Suriye’de olaylar patladığında her kafadan çeşitli yorumlar geliyordu. Olaylar iç savaşa döndü, insanlar canlarını kurtarmak için Suriye’yi, ülkelerini terk etmek zorunda kaldılar ve milyonlarca insan Türkiye’ye, Ürdün’e ve başka ülkelere kaçtılar. Yüz binlerce insan canından oldu.
Bu vahşetin hâlâ sürüyor olması insanlığın düştüğü seviyeyi gösteriyor.

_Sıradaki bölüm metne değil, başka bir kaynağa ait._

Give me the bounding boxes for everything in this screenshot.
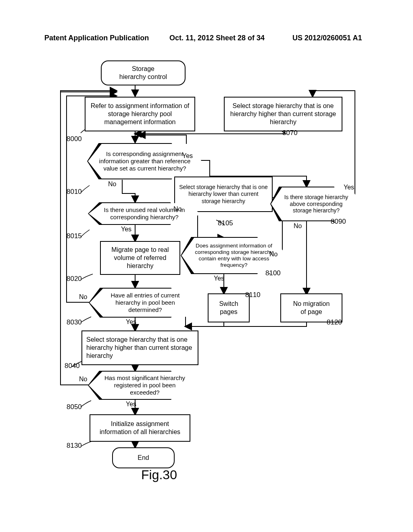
node-8010: Is corresponding assignment information …: [88, 144, 202, 179]
ref-8020: 8020: [67, 275, 82, 283]
ref-8010: 8010: [67, 188, 82, 196]
ref-8000: 8000: [67, 135, 82, 143]
node-start: Storage hierarchy control: [101, 60, 186, 85]
label-8010-yes: Yes: [182, 152, 193, 160]
label-8015-yes: Yes: [121, 226, 131, 233]
ref-8070: 8070: [282, 129, 298, 137]
ref-8015: 8015: [67, 232, 82, 240]
node-8050: Has most significant hierarchy registere…: [89, 372, 201, 399]
ref-8090: 8090: [331, 218, 346, 226]
node-8000: Refer to assignment information of stora…: [85, 97, 195, 131]
label-8015-no: No: [173, 206, 181, 213]
ref-8120: 8120: [327, 318, 342, 326]
ref-8050: 8050: [67, 403, 82, 411]
node-8040: Select storage hierarchy that is one hie…: [81, 330, 198, 365]
ref-8100: 8100: [265, 269, 281, 277]
page: Patent Application Publication Oct. 11, …: [0, 0, 413, 532]
ref-8110: 8110: [245, 291, 261, 299]
ref-8105: 8105: [218, 219, 233, 227]
node-8130: Initialize assignment information of all…: [90, 414, 190, 442]
node-8110: Switch pages: [208, 293, 250, 322]
label-8050-no: No: [79, 376, 87, 383]
header-right: US 2012/0260051 A1: [292, 34, 362, 42]
ref-8040: 8040: [65, 362, 80, 370]
figure-label: Fig.30: [141, 468, 177, 482]
label-8100-yes: Yes: [214, 275, 224, 282]
label-8030-no: No: [79, 293, 87, 301]
label-8030-yes: Yes: [126, 318, 136, 326]
label-8100-no: No: [269, 251, 277, 258]
label-8090-no: No: [294, 222, 302, 230]
header-center: Oct. 11, 2012 Sheet 28 of 34: [169, 34, 265, 42]
node-8020: Migrate page to real volume of referred …: [100, 241, 180, 275]
node-8070: Select storage hierarchy that is one hie…: [224, 97, 342, 131]
ref-8030: 8030: [67, 318, 82, 326]
ref-8130: 8130: [67, 442, 82, 450]
label-8050-yes: Yes: [126, 401, 136, 408]
label-8010-no: No: [108, 181, 116, 188]
node-8090: Is there storage hierarchy above corresp…: [271, 187, 361, 220]
header-left: Patent Application Publication: [44, 34, 149, 42]
node-8015: Is there unused real volume in correspon…: [89, 203, 200, 224]
label-8090-yes: Yes: [344, 184, 354, 191]
node-8030: Have all entries of current hierarchy in…: [90, 289, 201, 317]
node-end: End: [112, 447, 175, 468]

İç savaşın kızıştığı, göç hareketlerinin yoğunlaştığı o devirde Türkiye, BM’ye “Siviller için Suriye’de güvenli bölge kurulmalı” diyordu.
Ancak Türkiye’nin bu önerisini ne BM, ne ABD ne de AB ülkeleri dikkate almadılar. Türkiye’nin önerisi dikkate alınmadı çünkü bütün emperyal güçlerin ve İsrail’in çıkar hesaplarına ters düşüyordu.
Yüz binlerce insanın ölmesi, milyonlarca insanın ülkeyi terk etmesi bu hesapların sonucuydu. Emperyal güçlerin hesapları bitmiş değil, devam ediyor.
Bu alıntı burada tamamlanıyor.